Oggi assistiamo, increduli, impotenti e inorriditi, al riutilizzo della parola guerra per definire quella scatenata da Putin alla Ucraina, che è uno Stato sovrano, nato nel 1991 e riconosciuto a livello internazionale tra il 1991 e il 1992. Una guerra in Europa di uno Stato contro un altro Stato, dopo le guerre nella ex Jugoslavia dal 1991 al 2001 e dopo settant’anni di pace. Nessuno sembra in grado di fermare questa follia, anche se in molte piazze del mondo, compresa la stessa Russia, aumentano, a tre giorni dall’inizio della guerra, le manifestazioni che chiedono la fine dell’invasione dell’Ucraina.
Siamo destinati in eterno a farci la guerra?
Rispondo con un no secco.
È un’utopia pensare che sia possibile abolire le guerre, le armi e tutte le forme di violenza?
È un sogno che può diventare realtà. Anche l’abolizione della schiavitù sembrava impossibile, eppure oggi la schiavitù è diventata un tabù.
Nelle Costituzioni delle Democrazie deve essere sancito in maniera chiara e senza contorsioni di parole, che sono abolite le guerre, le armi e tutte le forme di violenza.
Sarà un processo lungo e difficile, ma può essere iniziato con più decisione di quanto fatto fino ad oggi e, soprattutto, sarà possibile se lo si spinge dal basso da parte delle cittadine e dei cittadini in tutto il mondo.
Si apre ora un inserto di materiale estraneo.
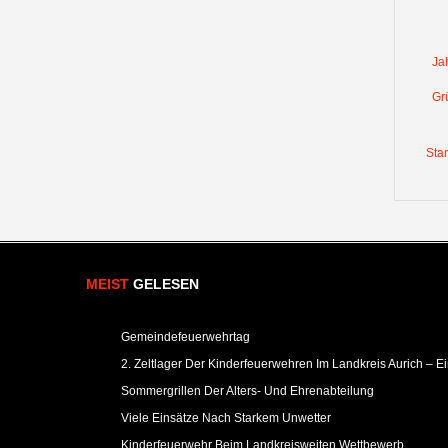
Ja
Gr
Star
MEIST
GELESEN
Gemeindefeuerwehrtag
2. Zeltlager Der Kinderfeuerwehren Im Landkreis Aurich – E
Sommergrillen Der Alters- Und Ehrenabteilung
Viele Einsätze Nach Starkem Unwetter
Kinderfeuerwehr Beim Landkreisweiten Wettbewerb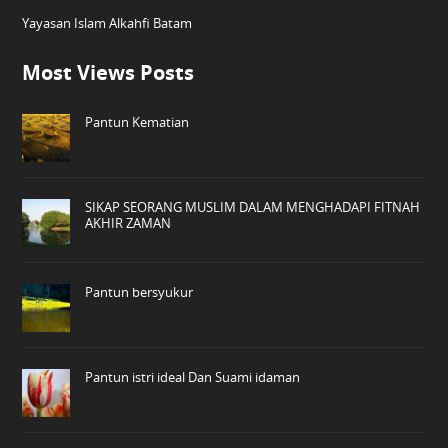
Yayasan Islam Alkahfi Batam
Most Views Posts
Pantun Kematian
SIKAP SEORANG MUSLIM DALAM MENGHADAPI FITNAH
AKHIR ZAMAN
Pantun bersyukur
Pantun istri ideal Dan Suami idaman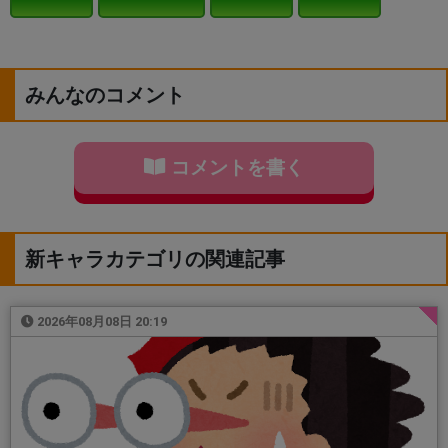
みんなのコメント
コメントを書く
新キャラカテゴリの関連記事
2026年08月08日 20:19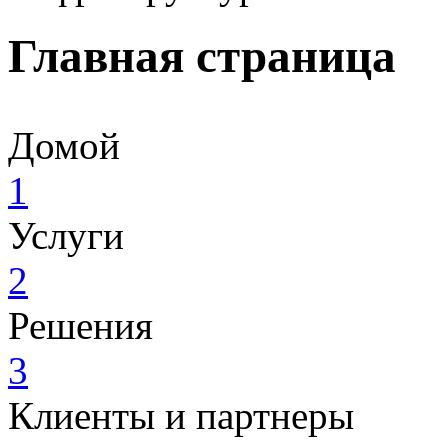
Главная страница
Домой
1
Услуги
2
Решения
3
Клиенты и партнеры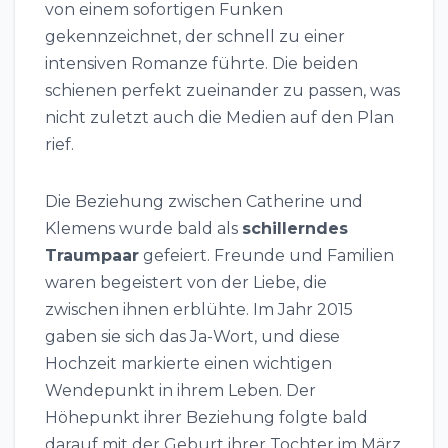
von einem sofortigen Funken
gekennzeichnet, der schnell zu einer
intensiven Romanze führte. Die beiden
schienen perfekt zueinander zu passen, was
nicht zuletzt auch die Medien auf den Plan
rief.
Die Beziehung zwischen Catherine und
Klemens wurde bald als
schillerndes
Traumpaar
gefeiert. Freunde und Familien
waren begeistert von der Liebe, die
zwischen ihnen erblühte. Im Jahr 2015
gaben sie sich das Ja-Wort, und diese
Hochzeit markierte einen wichtigen
Wendepunkt in ihrem Leben. Der
Höhepunkt ihrer Beziehung folgte bald
darauf mit der Geburt ihrer Tochter im März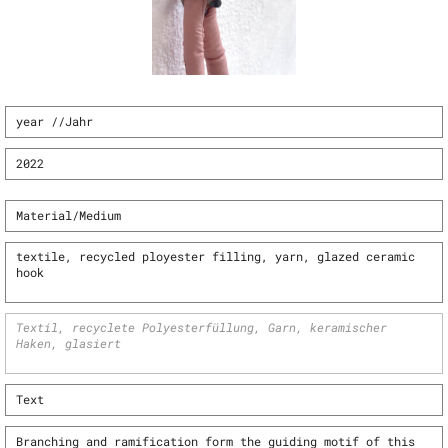
year //Jahr
2022
Material/Medium
textile, recycled ployester filling, yarn, glazed ceramic
hook
Textil, recyclete Polyesterfüllung, Garn, keramischer
Haken, glasiert
Text
Branching and ramification form the guiding motif of this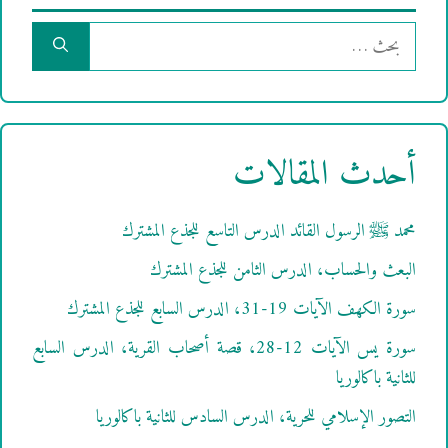
البحث
عن:
أحدث المقالات
محمد ﷺ الرسول القائد الدرس التاسع للجذع المشترك
البعث والحساب، الدرس الثامن للجذع المشترك
سورة الكهف الآيات 19-31، الدرس السابع للجذع المشترك
سورة يس الآيات 12-28، قصة أصحاب القرية، الدرس السابع
للثانية باكالوريا
التصور الإسلامي للحرية، الدرس السادس للثانية باكالوريا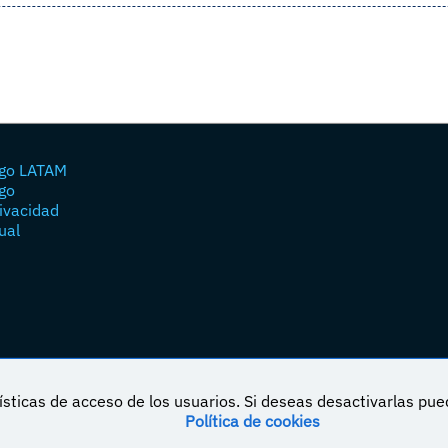
go LATAM
go
rivacidad
ual
sticas de acceso de los usuarios. Si deseas desactivarlas pu
Política de cookies
á bajo una licencia de Creative Commons Reconocimiento-NoComercial-CompartirIgual 4.0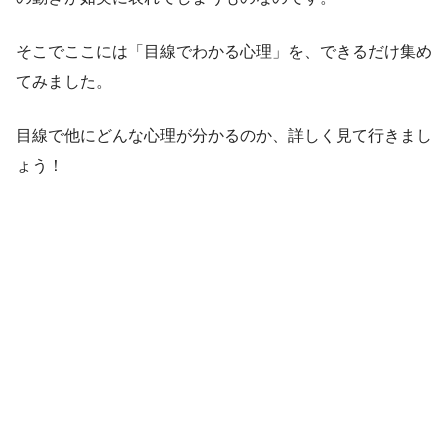
そこでここには「目線でわかる心理」を、できるだけ集め
てみました。
目線で他にどんな心理が分かるのか、詳しく見て行きまし
ょう！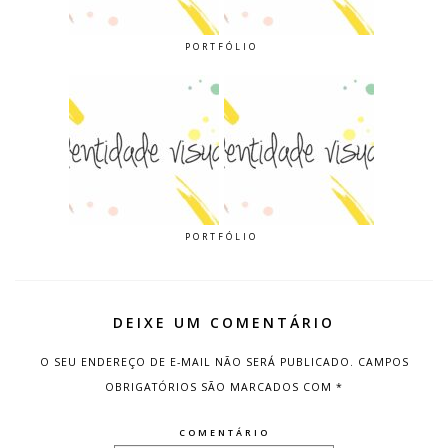
PORTFÓLIO
PORTFÓLIO
DEIXE UM COMENTÁRIO
O SEU ENDEREÇO DE E-MAIL NÃO SERÁ PUBLICADO.
CAMPOS
OBRIGATÓRIOS SÃO MARCADOS COM
*
COMENTÁRIO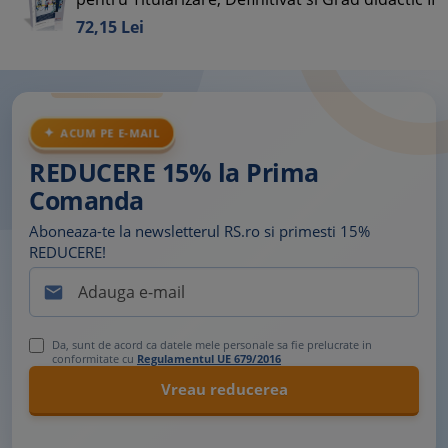
72,
15
Lei
ACUM PE E-MAIL
REDUCERE 15% la Prima
Comanda
Aboneaza-te la newsletterul RS.ro si primesti 15%
REDUCERE!

Da, sunt de acord ca datele mele personale sa fie prelucrate in
conformitate cu
Regulamentul UE 679/2016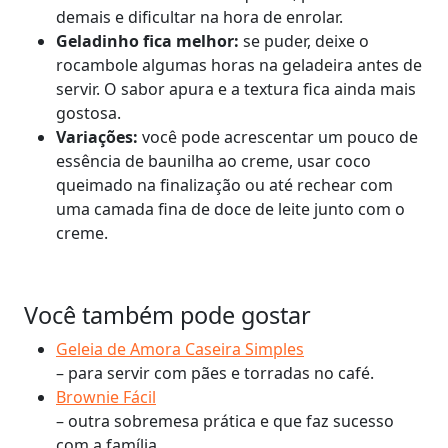
demais e dificultar na hora de enrolar.
Geladinho fica melhor:
se puder, deixe o
rocambole algumas horas na geladeira antes de
servir. O sabor apura e a textura fica ainda mais
gostosa.
Variações:
você pode acrescentar um pouco de
essência de baunilha ao creme, usar coco
queimado na finalização ou até rechear com
uma camada fina de doce de leite junto com o
creme.
Você também pode gostar
Geleia de Amora Caseira Simples
– para servir com pães e torradas no café.
Brownie Fácil
– outra sobremesa prática e que faz sucesso
com a família.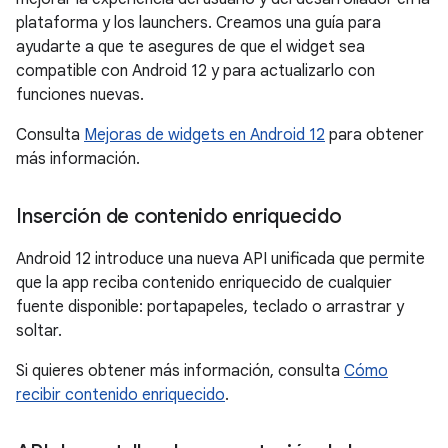
plataforma y los launchers. Creamos una guía para
ayudarte a que te asegures de que el widget sea
compatible con Android 12 y para actualizarlo con
funciones nuevas.
Consulta
Mejoras de widgets en Android 12
para obtener
más información.
Inserción de contenido enriquecido
Android 12 introduce una nueva API unificada que permite
que la app reciba contenido enriquecido de cualquier
fuente disponible: portapapeles, teclado o arrastrar y
soltar.
Si quieres obtener más información, consulta
Cómo
recibir contenido enriquecido
.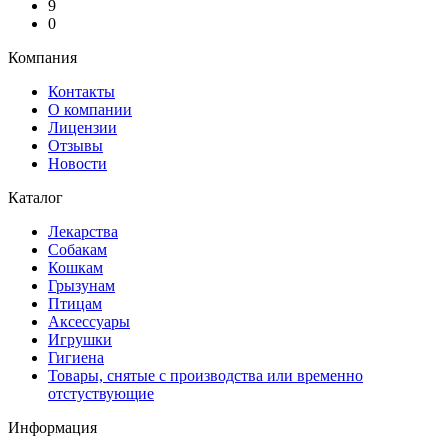
9
0
Компания
Контакты
О компании
Лицензии
Отзывы
Новости
Каталог
Лекарства
Собакам
Кошкам
Грызунам
Птицам
Аксессуары
Игрушки
Гигиена
Товары, снятые с производства или временно
отстуствующие
Информация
Un tassello importante potrà essere messo in tale direzione con l’accelerazione del processo di transizione energetica dal modello “fossile” piramidale, verticista, non democratico e causa di tensioni continue a livello globale, a quello distribuito, democratico e cooperativo delle fonti di energia rinnovabile, che sono presenti in tutto il mondo e, in certi casi, nelle aree più povere.
Parallelamente alla transizione ecologica può trovare spazio la transizione verso la pace, con la eliminazione di tutte le armi e l’abolizione di ogni forma di violenza, che deve diventare un tabù. Sono convinto che sia possibile una civiltà di pace, nella quale la ragione prevale sulle pulsioni.